COLUMN / マンション建替え

コーポラティブ方式による自主建替えとは|中小マンションの低コスト再生

公開日 2026.06.22 / 株式会社ジェスコン

「敷地が小さく、デベロッパーに相談しても建替えは難しいと言われた」——中小規模のマンションでは、こうした壁にぶつかることが少なくありません。そこで選択肢となるのが、区分所有者自身が主体となって進める「コーポラティブ方式による自主建替え」です。本記事では、その仕組みとメリット、進め方の基本を分かりやすく解説します。

コーポラティブ方式の自主建替えとは

コーポラティブ方式の自主建替えとは、区分所有者が組合を組織し、自らが事業主体となって新しいマンションを建てる方式です。デベロッパーに事業を委ねるのではなく、住民が主体的に計画・発注に関わり、設計者や施工者と直接協働しながら建替えを進めます。専門家(コーディネーター)の支援を受けつつ、自分たちの意思で建物をつくり上げていく点が大きな特徴です。

なぜ中小マンションに向いているのか

一般的なデベロッパー方式の建替えは、容積率に余裕があり、増えた住戸(保留床)を売却して利益を確保できることが前提になりがちです。しかし、敷地が小さく保留床の売却益が見込みにくい中小マンションでは、事業として成立しにくいケースがあります。

コーポラティブ方式の自主建替えは、事業者の利益分のコストを抑え、住民の負担を必要最小限にできる可能性があるため、こうした中小規模・敷地に余裕のない物件でも建替えを現実的な選択肢にできる点が最大の魅力です。

コーポラティブ方式のメリット

① 中間コストを抑えやすい

事業者の利益を前提としないため、その分のコストを圧縮しやすく、区分所有者の負担軽減につながる可能性があります。透明性の高い資金計画を立てやすいのも利点です。

② 要望を計画に反映しやすい

住民自身が事業主体となるため、間取り・共用部・設備などに各世帯の希望を反映しやすくなります。「与えられた住戸」ではなく「自分たちでつくる住まい」という納得感が得られます。

③ 合意形成への当事者意識が高まる

計画段階から住民が関わることで、当事者意識が育ち、合意形成が前に進みやすくなる面があります。プロセスの共有が、住民同士の信頼にもつながります。

進め方の基本ステップ

大まかな流れは、①有志による勉強会・現状把握、②専門家(コーディネーター)の選定、③建替え構想・概算計画の作成、④合意形成と建替え決議、⑤組合による設計・発注・建築、という段階を踏みます。区分所有法に基づく建替え決議には、区分所有者および議決権の各5分の4以上の賛成が必要となる点はデベロッパー方式と同様です。
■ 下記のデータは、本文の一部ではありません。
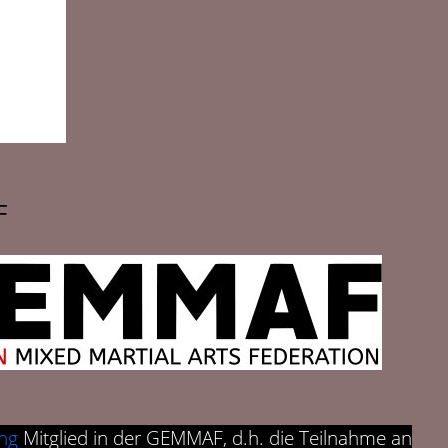
F
ng
Mitglied in der GEMMAF, d.h. die Teilnahme an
住民だけで全てを担うのは現実的ではないため、コーディネーターや設計者・施工者といった専門家の支援を受けながら、住民は意思決定の主体として関わるという役割分担で進めるのが一般的です。

まとめ|「諦める前に」検討したい選択肢

敷地が小さい、保留床の売却益が見込めない——そうした理由で建替えを諦めてしまう前に、コーポラティブ方式による自主建替えという選択肢があることを知っておく価値があります。専門家の支援を得ながら住民が主体となることで、中小マンションでも低コストでの再生が現実味を帯びます。まずは現状把握と、信頼できる支援者選びから始めましょう。

よくある質問
Q. コーポラティブ方式の自主建替えとデベロッパー方式は何が違いますか?
A. デベロッパー方式は事業会社が主体となって建替えを進め、その利益を見込む分のコストが発生します。コーポラティブ方式の自主建替えは、区分所有者自身が事業主体となり、専門家の支援を受けながら直接発注するため、中間マージンを抑えやすく、自分たちの要望を計画に反映しやすい点が違いです。
Q. なぜ中小マンションでコーポラティブ方式が有効なのですか?
A. 中小規模のマンションは敷地に余裕が少なく、保留床の売却益が小さいため、デベロッパー方式では事業として成立しにくい場合があります。区分所有者が主体となって無駄なコストを抑えるコーポラティブ方式なら、こうした物件でも建替えを現実的に進められる可能性が高まります。
Q. 専門知識がない住民だけでも進められますか?
A. 区分所有者だけで全てを進めるのは現実的ではありません。コーディネーターや設計者、施工者など専門家の支援を受けながら進めるのが一般的です。住民は意思決定の主体となり、実務は専門家がサポートするという役割分担で進めます。